Books and APIs - Adamistics

It all started with my sister. She’s a science writer. And, as you might imagine, she and many of her friends are avid readers. So her recent request for book recommendations on Facebook quickly grew to an unmanageably long list.

Books, people. I need book recommendations. Please reply with one book you that’s stuck with you long after you closed it for the last time.

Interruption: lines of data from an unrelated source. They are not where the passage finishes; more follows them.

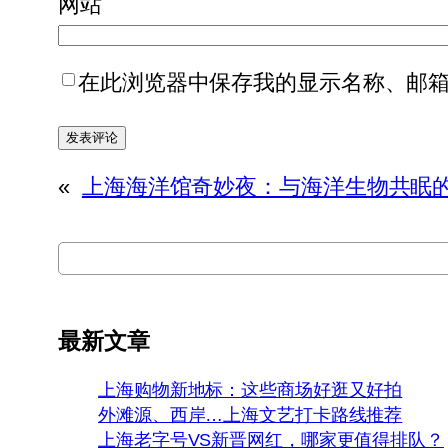
网站
在此浏览器中保存我的显示名称、邮
«
上海海洋馆奇妙夜：与海洋生物共眠
搜
索
最新文章
上海购物新地标：这些商场好逛又好拍
外滩源、西岸…上海文艺打卡路线推荐
上海老字号VS新晋网红，哪家更值得排队？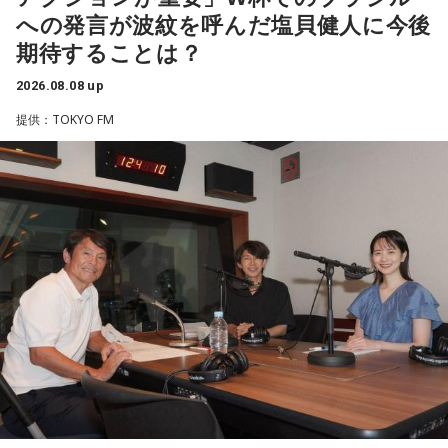
身を見つめ直す2つのコーナーで展開。「自分への表彰状を送
への発言が波紋を呼んだ塩貝健人に今後
ろう」のコーナーでは、大きな成功でなくても「自分、本当
期待することは？
によく頑張ったな」と思えるこれまでの出来事を、“自分への
表彰状”という形で来場者から募集・紹介。自身の記憶を改め
2026.08.08 up
て言葉にすることで、人生をじっくりと見つめ直す時間とな
提供：TOKYO FM
りました。
続く「人生の最後に流したい私のエンディング曲」のコーナ
ーでは、来場者が選んだ“人生の最後に流したい一曲”にまつわ
る思い出を紹介。音楽を通してこれまでの人生を振り返りな
がら、これからの“自分らしい生き方”を考える時間を共有しま
した。田村は、人生の最後に流したい曲について、「お葬式
で流す曲は決めている。しかも自分の声で流したいと思っ
て、毎日ギターの弾き語りを書斎で練習して、音源として残
しているんです。娘たちにも聴こえているはずだから、お葬
式のときに『パパが弾いてた曲だ』と思ってもらえたら」と
思いを語りました。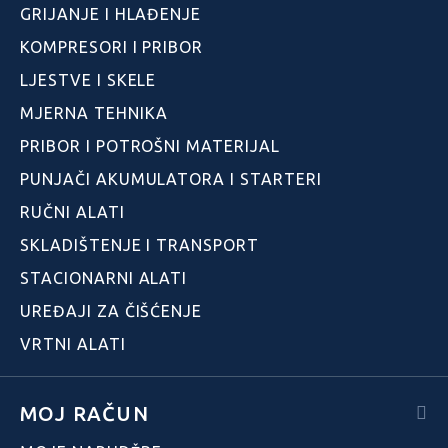
GRIJANJE I HLAĐENJE
KOMPRESORI I PRIBOR
LJESTVE I SKELE
MJERNA TEHNIKA
PRIBOR I POTROŠNI MATERIJAL
PUNJAČI AKUMULATORA I STARTERI
RUČNI ALATI
SKLADIŠTENJE I TRANSPORT
STACIONARNI ALATI
UREĐAJI ZA ČIŠĆENJE
VRTNI ALATI
MOJ RAČUN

Wouldn’t it be handy if someone pulled all these recommendations together? Who would be crazy enough to do that? That’s where I come in. I copied the titles and authors into a spreadsheet, and shared it on GitHub.

library(knitr)
dat <- read.csv(url("https://github.com/JVAdams/vishy/raw/gh-pages/JillsFBBookList.csv"))
kable(head(dat[, c("Title", "Author")]))

Title	Author
A Little Life	Hanya Yanagihara
A House in the Sky	Amanda Lindhout
The Master and Margarita	Mikhail Bulgakov
The Shadow of the Wind	Carlos Ruiz Zafón
The Blind Assassin	Margaret Atwood
A Man Called Ove	Frederic Backman

But, the list wasn’t very informative. What year were the books published? Were they fiction or nonfiction?

I went looking for a data base of books that was accessible with an API (application programming interface) and had an R package associated with it. I found rgoodreads, an R package for the Goodreads API.

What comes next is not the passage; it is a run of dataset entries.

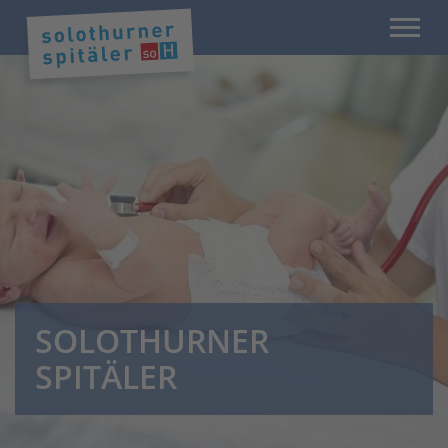
SOLOTHURNER
SPITÄLER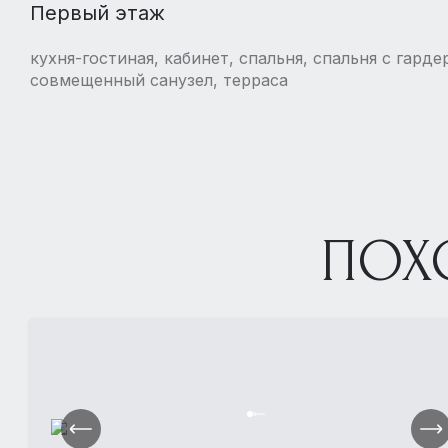
Первый этаж
кухня-гостиная, кабинет, спальня, спальня с гард
совмещенный санузел, терраса
ПОХ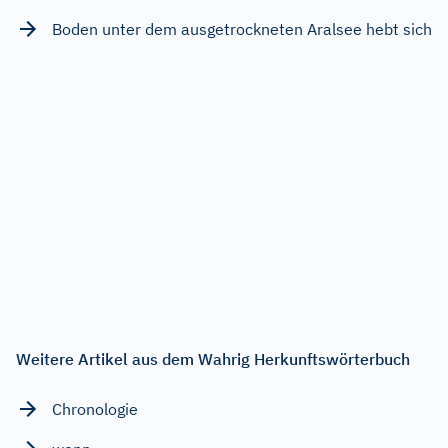
Boden unter dem ausgetrockneten Aralsee hebt sich
Weitere Artikel aus dem Wahrig Herkunftswörterbuch
Chronologie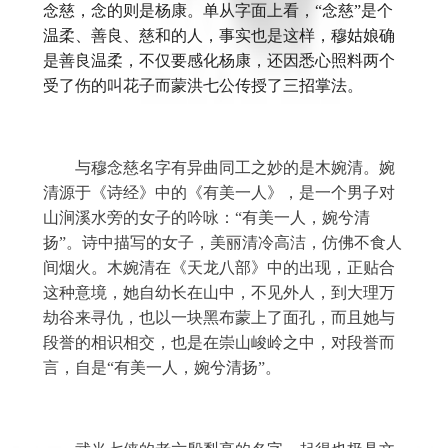
念慈，念的则是杨康。单从字面上看，“念慈”是个
温柔、善良、慈和的人，事实也是这样，穆姑娘确
是善良温柔，不仅要感化杨康，还因悉心照料两个
受了伤的叫花子而蒙洪七公传授了三招掌法。
　　与穆念慈名字有异曲同工之妙的是木婉清。婉
清源于《诗经》中的《有美一人》，是一个男子对
山涧溪水旁的女子的吟咏：
“有美一人，婉兮清
扬”。诗中描写的女子，美丽清冷高洁，仿佛不食人
间烟火。木婉清在《天龙八部》中的出现，正贴合
这种意境，她自幼长在山中，不见外人，到大理万
劫谷来寻仇，也以一块黑布蒙上了面孔，而且她与
段誉的相识相交，也是在崇山峻岭之中，对段誉而
言，自是“有美一人，婉兮清扬”。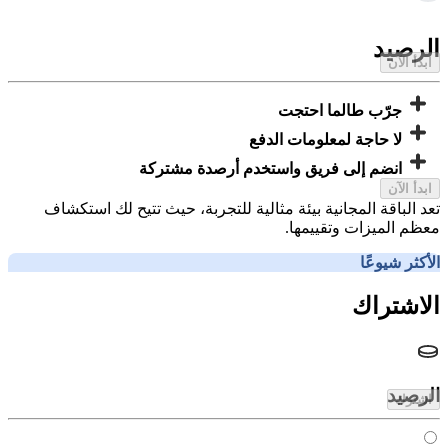
مجاني
الرصيد
ابدأ الآن
جرّب طالما احتجت
لا حاجة لمعلومات الدفع
انضم إلى فريق واستخدم أرصدة مشتركة
ابدأ الآن
تعد الباقة المجانية بيئة مثالية للتجربة، حيث تتيح لك استكشاف
معظم الميزات وتقييمها.
الأكثر شيوعًا
الاشتراك
الرصيد
اشترك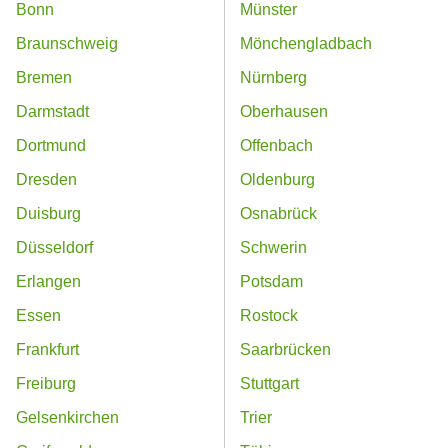
Bonn
Münster
Braunschweig
Mönchengladbach
Bremen
Nürnberg
Darmstadt
Oberhausen
Dortmund
Offenbach
Dresden
Oldenburg
Duisburg
Osnabrück
Düsseldorf
Schwerin
Erlangen
Potsdam
Essen
Rostock
Frankfurt
Saarbrücken
Freiburg
Stuttgart
Gelsenkirchen
Trier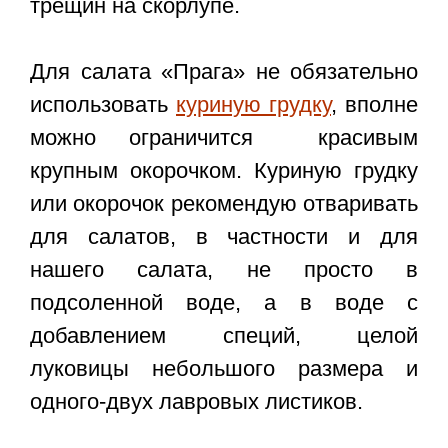
трещин на скорлупе.
Для салата «Прага» не обязательно
использовать
куриную грудку
, вполне
можно ограничится красивым
крупным окорочком. Куриную грудку
или окорочок рекомендую отваривать
для салатов, в частности и для
нашего салата, не просто в
подсоленной воде, а в воде с
добавлением специй, целой
луковицы небольшого размера и
одного-двух лавровых листиков.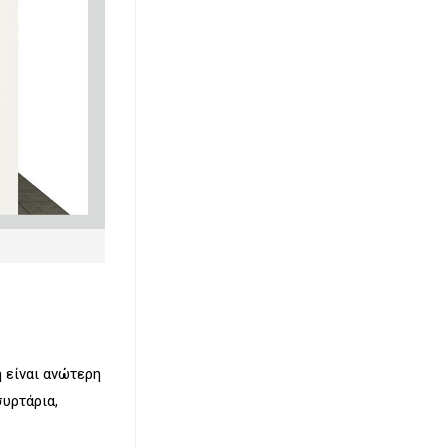
 είναι ανώτερη
υρτάρια,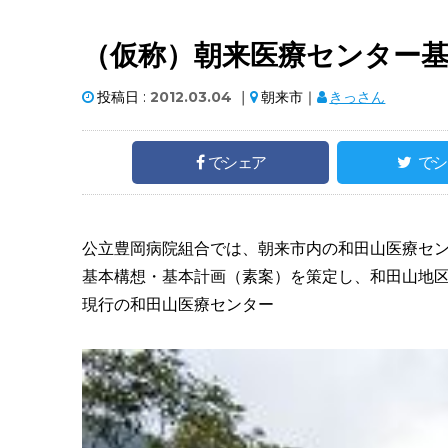
（仮称）朝来医療センター基
投稿日 :
2012.03.04
｜
朝来市｜
きっさん
でシェア
でシ
公立豊岡病院組合では、朝来市内の和田山医療セ
基本構想・基本計画（素案）を策定し、和田山地
現行の和田山医療センタ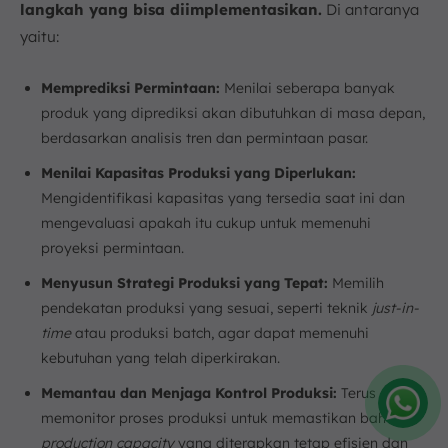
langkah yang bisa diimplementasikan.
Di antaranya
yaitu:
Memprediksi Permintaan:
Menilai seberapa banyak
produk yang diprediksi akan dibutuhkan di masa depan,
berdasarkan analisis tren dan permintaan pasar.
Menilai Kapasitas Produksi yang Diperlukan:
Mengidentifikasi kapasitas yang tersedia saat ini dan
mengevaluasi apakah itu cukup untuk memenuhi
proyeksi permintaan.
Menyusun Strategi Produksi yang Tepat:
Memilih
pendekatan produksi yang sesuai, seperti teknik
just-in-
time
atau produksi batch, agar dapat memenuhi
kebutuhan yang telah diperkirakan.
Memantau dan Menjaga Kontrol Produksi:
Terus
memonitor proses produksi untuk memastikan bahwa
Amelia
production capacity
yang diterapkan tetap efisien dan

I had to sign up to get an access key. Then, it was easy to get information on the book by supplying the title, using the function book_by_title().

Sys.setenv(GOODREADS_KEY = "YOUR_KEY_HERE")

library(tidyverse)
library(rgoodreads)

books <- lapply(dat$Title, book_by_title)
books2 <- bind_rows(books) %>%
  rename(
    year=publication_year,
    rating=average_rating
  ) %>%
  mutate(
    author=paste0(sapply(strsplit(sapply(authors, "[", 1), ":"), "[", 1),
      if_else(sapply(authors, length)>1, " +", ""))
    ) %>%
  select(title, author, year, rating, isbn)

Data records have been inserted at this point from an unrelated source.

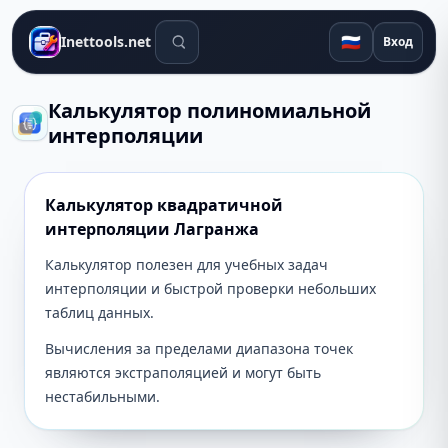
Поиск инструментов
🇷🇺
Inettools.net
Вход
Калькулятор полиномиальной
интерполяции
Калькулятор квадратичной
интерполяции Лагранжа
Калькулятор полезен для учебных задач
интерполяции и быстрой проверки небольших
таблиц данных.
Вычисления за пределами диапазона точек
являются экстраполяцией и могут быть
нестабильными.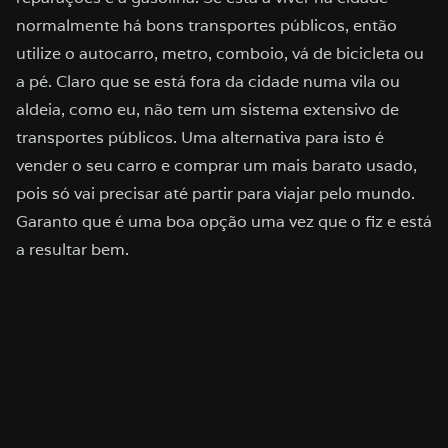
normalmente há bons transportes públicos, então
utilize o autocarro, metro, comboio, vá de bicicleta ou
a pé. Claro que se está fora da cidade numa vila ou
aldeia, como eu, não tem um sistema extensivo de
transportes públicos. Uma alternativa para isto é
vender o seu carro e comprar um mais barato usado,
pois só vai precisar até partir para viajar pelo mundo.
Garanto que é uma boa opção uma vez que o fiz e está
a resultar bem.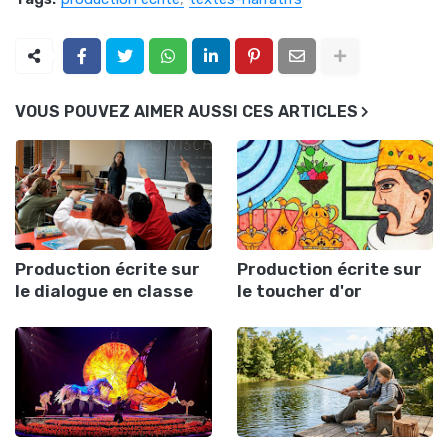
VOUS POUVEZ AIMER AUSSI CES ARTICLES
Production écrite sur
Production écrite sur
le dialogue en classe
le toucher d'or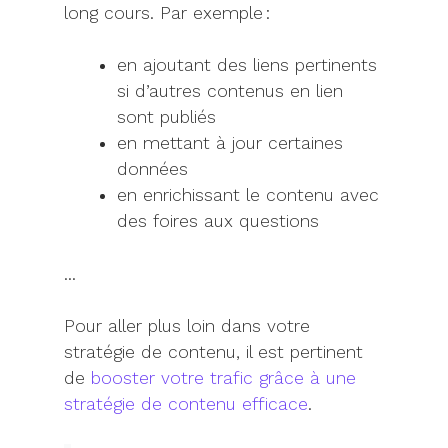
long cours. Par exemple :
en ajoutant des liens pertinents
si d’autres contenus en lien
sont publiés
en mettant à jour certaines
données
en enrichissant le contenu avec
des foires aux questions
…
Pour aller plus loin dans votre
stratégie de contenu, il est pertinent
de
booster votre trafic grâce à une
stratégie de contenu efficace
.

The Goodreads API provided information on the title, authors, date of publication, reviewer rating, and the ISBN (International Standard Book Number). But, much to my suprise, there was no indication of book genre, so I still couldn’t tell if it was fiction or nonfiction.

kable(head(books2))

title	author	year	rating	isbn
A Little Life	Hanya Yanagihara	2015	4.27	0385539258
A House in the Sky	Amanda Lindhout +	2013	4.20	1451651694
The Master and Margarita	Mikhail Bulgakov +	1996	4.32	0679760806
The Shadow of the Wind (The Cemetery of Forgotten Books, #1)	Carlos Ruiz Zafón +		4.24	0143034901
The Blind Assassin	Margaret Atwood	2001	3.94	1860498809
A Man Called Ove	Fredrik Backman +	2014	4.34	1476738017

Back to the drawing board. I found another API from WorldCat, the world’s largest network of library content and services. WorldCat has several APIs, the one that seemed to meet my needs was Classify. This API could take an ISBN and spit out a data summary that includes the classification from the Dewey Decimal System. I could use the DDS numbers to assign the books to one of 10 classes, which I found on Wikipedia.

# Dewey Decimal System classes from 0 to 900
ddc09 <- c("General works, Computer science and Information", 
  "Philosophy and psychology", "Religion", "Social sciences", "Language", 
  "Pure Science", "Technology", "Arts & recreation", "Literature", 
  "History & geography")

WorldCat did not have DDS numbers for all the book titles in my list, but for those that it did have, it was very helpful.

library(httr)
library(XML)
ddc <- sapply(books2$isbn, function(isbn) {
  query=paste0("http://classify.oclc.org/classify2/Classify?isbn=", 
      isbn, "&summary=true")
  qraw <- GET(query)
  qlist <- xmlToList(rawToChar(qraw$content))
  if("recommendations" %in% names(qlist)) {
    out <- as.numeric(qlist$recommendations$ddc$mostRecent["sfa"])
  } else {
    out <- NA
  }
  out
})

books3 <- books2 %>%
  mutate(
    ddc = unname(ddc),
    class = if_else(is.na(ddc), "Unknown", ddc09[floor(ddc/100) + 1])
  ) %>%
  arrange(class, desc(rating)) %>%
  select(title, author, year, rating, class)

library(DT)
datatable(books3)